السبت، 23 يونيو 2018

63-thorascopy

About
Diagnostic procedure whereas a scope is used to visualize the pleural cavity, through small incisions in the intercostal space.
Assess
Lungs sounds, breathing patterns, vital signs, pulse oximetry, incision site.
Complications
Pneumothorax, bleeding, perforation, infection, aspiration, hypoxia, bronchospasm
Diagnosis
  • Risk for infection related to invasive procedure.
  • Knowledge deficit related to procedure.
Goals
  • The client will remain free from infection.
  • The client will demonstrate effective breathing patterns.
Interventions
  • Maintain airtight dressing over needle insertion site to prevent air from entering into pleural space.
  • Assess vital signs post operatively every 15 minutes X's 2, every 30 minutes X's 2, every 1 hour X's 2, than every four hours.
  • Assess for signs and symptoms of complications ( difficulty in breathing, anxiety, lethargy, confusion, decreased pulse-oximetry, tachycardia, hypotension, bloody sputum, arrhythmias) and report immediately to physician.
  • Encourage coughing and deep breathing.
  • Monitor incision for redness, drainage, swelling or any other signs of infection.
  • Monitor patient for evidence of complications including chest pain, discomfort, increasing anxiety, increased respiratory rate, asymmetry of lung expansion, hypoxia, tachycardia, increased coughing, blood tinged sputum.

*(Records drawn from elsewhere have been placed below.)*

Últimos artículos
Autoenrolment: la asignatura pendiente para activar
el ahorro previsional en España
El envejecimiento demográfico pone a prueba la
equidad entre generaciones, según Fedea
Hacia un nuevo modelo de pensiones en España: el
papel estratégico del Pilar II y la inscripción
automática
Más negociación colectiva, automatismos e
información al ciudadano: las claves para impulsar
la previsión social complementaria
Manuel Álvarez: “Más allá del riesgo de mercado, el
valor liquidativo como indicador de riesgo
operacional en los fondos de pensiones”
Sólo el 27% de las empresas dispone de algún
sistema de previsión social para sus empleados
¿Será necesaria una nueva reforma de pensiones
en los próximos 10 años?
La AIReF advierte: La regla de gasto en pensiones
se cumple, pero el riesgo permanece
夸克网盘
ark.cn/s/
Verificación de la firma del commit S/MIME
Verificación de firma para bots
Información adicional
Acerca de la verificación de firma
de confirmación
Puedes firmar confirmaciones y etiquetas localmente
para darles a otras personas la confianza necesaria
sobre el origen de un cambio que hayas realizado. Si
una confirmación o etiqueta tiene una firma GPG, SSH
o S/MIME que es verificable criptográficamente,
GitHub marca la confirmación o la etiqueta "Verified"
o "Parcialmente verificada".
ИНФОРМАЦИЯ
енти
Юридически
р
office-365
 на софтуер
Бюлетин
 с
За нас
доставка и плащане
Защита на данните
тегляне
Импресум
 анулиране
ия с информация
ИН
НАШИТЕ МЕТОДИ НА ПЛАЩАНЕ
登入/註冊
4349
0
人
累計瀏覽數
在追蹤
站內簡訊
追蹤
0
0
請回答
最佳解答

  • Maintain client on bedrest until follow-up x-ray is performed and physician indicates change in activity.
  • Administer oxygen as ordered.
  • Monitor chest tube drainage system, if implemented, including drainage amount, evidence or air leak, intact dressing.
  • Administer pain medication as ordered.
  • Teach client signs and symptoms to report to health care providers that might indicate the onset of an infection or complication.